From: How donors support civil society as government accountability advocates: a review of strategies and implications for transition of donor funding in global health

Esplen highlights DfID’s Creating Opportunities for Poor and Excluded People (COPE) program in Bangladesh as an example of supporting larger national organizations with closer connections to communities than donors can maintain. The program was implemented by the Manusher Jonno Foundation (MJF), a national NGO, to engage citizens in advocacy and help them exercise their rights. Recognizing MJF’s relationship with local organizations, DfID’s support enabled it to sub-grant to 117 CSOs that work with vulnerable communities ([38], p. 17). These sub-grantees included larger established organizations and smaller organizations that required more support.
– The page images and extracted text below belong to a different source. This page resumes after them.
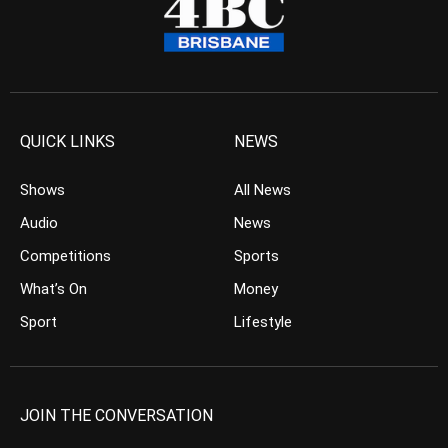
QUICK LINKS
NEWS
Shows
All News
Audio
News
Competitions
Sports
What’s On
Money
Sport
Lifestyle
JOIN THE CONVERSATION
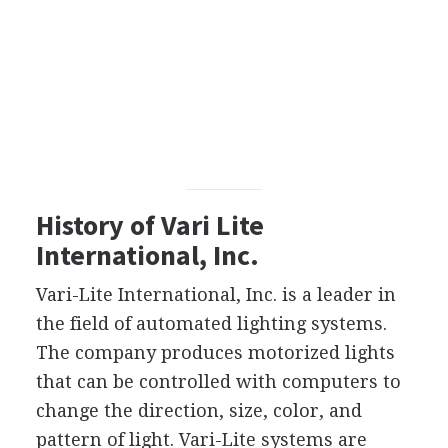
History of Vari Lite
International, Inc.
Vari-Lite International, Inc. is a leader in
the field of automated lighting systems.
The company produces motorized lights
that can be controlled with computers to
change the direction, size, color, and
pattern of light. Vari-Lite systems are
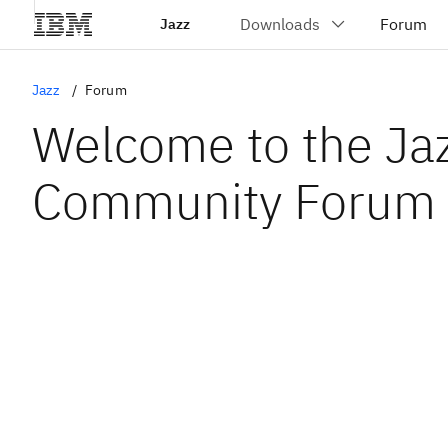
Jazz
Jazz
Forum
Welcome to the Ja
Community Forum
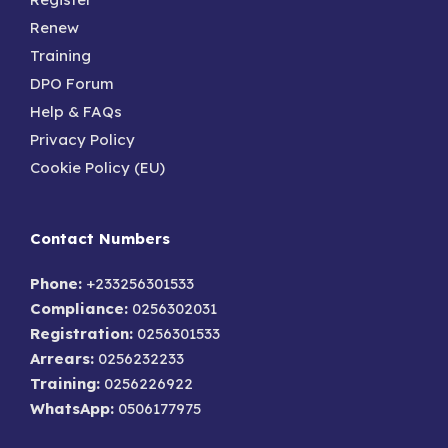
Renew
Training
DPO Forum
Help & FAQs
Privacy Policy
Cookie Policy (EU)
Contact Numbers
Phone:
+233256301533
Compliance:
0256302031
Registration:
0256301533
Arrears:
0256232233
Training:
0256226922
WhatsApp:
0506177975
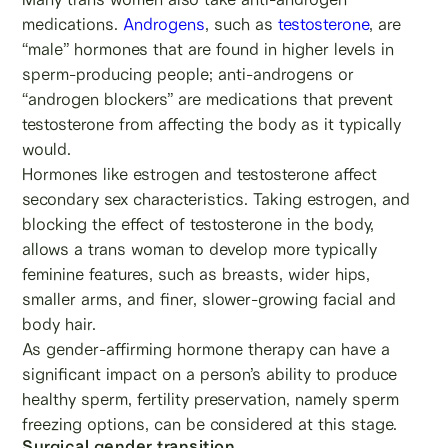
medications.
Androgens
, such as
testosterone
, are
“male” hormones that are found in higher levels in
sperm-producing people; anti-androgens or
“androgen blockers” are medications that prevent
testosterone from affecting the body as it typically
would.
Hormones like estrogen and testosterone affect
secondary sex characteristics. Taking estrogen, and
blocking the effect of testosterone in the body,
allows a trans woman to develop more typically
feminine features, such as breasts, wider hips,
smaller arms, and finer, slower-growing facial and
body hair.
As gender-affirming hormone therapy can have a
significant impact on a person’s ability to produce
healthy sperm, fertility preservation, namely sperm
freezing options, can be considered at this stage.
Surgical gender transition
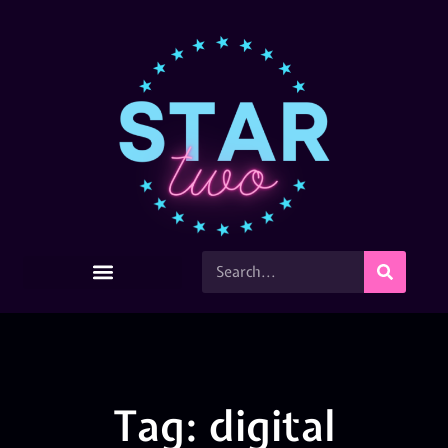
Tag: digital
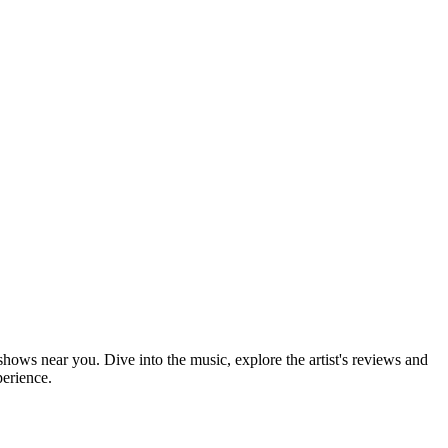
 shows near you. Dive into the music, explore the artist's reviews and
perience.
MJF also provided capacity building support to organizations that had failed to secure MJF’s funding because of insufficient capacity ([38], p. 18). Grantees reported improvements in their management and financial systems, and almost half of the smaller organizations had secured other funding. DfID’s early review of this program identified MJFs’ strengths as its “management capacity…[and] its ability to adapt programmes to local context, activate community support and establish effective links between grassroots work and national policy processes” ([38], p. 18).

Since these initial findings, MJF was found to have transitioned to funding fewer larger projects in light of high transaction costs during its early years and has been criticized for no longer filling the gap left by short donor-funded projects. It has also come to be viewed as a competitor to its grantees and seen as excluding those with fewer connections, while failing to attract significant further funding ([33], p. 89).